A History of Venice (John Julius Norwich)

This long but smoothly written book, by the very recently deceased John Julius Norwich, scion of English nobility, covers more than a thousand years of Venetian history. Nowadays Venice is mostly known as an overloaded tourist destination, or as a victim of environmental degradation, rather than as the world power it was for most of its history. Norwich, who loved the city and talks in detail not only about its past but also its architecture, often tying the two together, ably restores the place of Venice in history. And in so doing, he manages to both be interesting and to show us viable alternatives to the dead end into which “liberal democracy” has led us.

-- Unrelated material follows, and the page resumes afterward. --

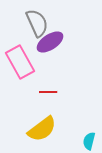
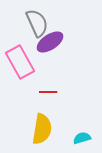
yellow semicircle: rotated 44 degrees counterclockwise
cyan semicircle: moved 7 px left, 3 px up; rotated 60 degrees clockwise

Venice is very old, though not as old as the rest of settled Italy—its origins only go back to the late Roman empire, since a group of islands in a lagoon, lacking much in the way of agriculture and having no minerals, is not an obvious place to settle. It might make a good place for hunter-gatherers in the James C. Scott mold, although it’s pretty cold in the winter, but as the heart of a civilization, at first glance the location’s costs outweigh the benefits. As with so many city foundings, the initial impulse to overcome those drawbacks was war—the very early Venetians, probably in the sixth century, settled the lagoon as refugees from the barbarian hordes overrunning the (western) Roman Empire. Venice was both out of the way and difficult to get to, protected by water, so it was a logical place to go to avoid barbarians spreading over land, who were attracted to existing concentrations of wealth and to substantial farmland. Whatever the precise outline of its founding, which naturally is shrouded in myth, the city only emerges into history in the eighth century, with the election of the first doges.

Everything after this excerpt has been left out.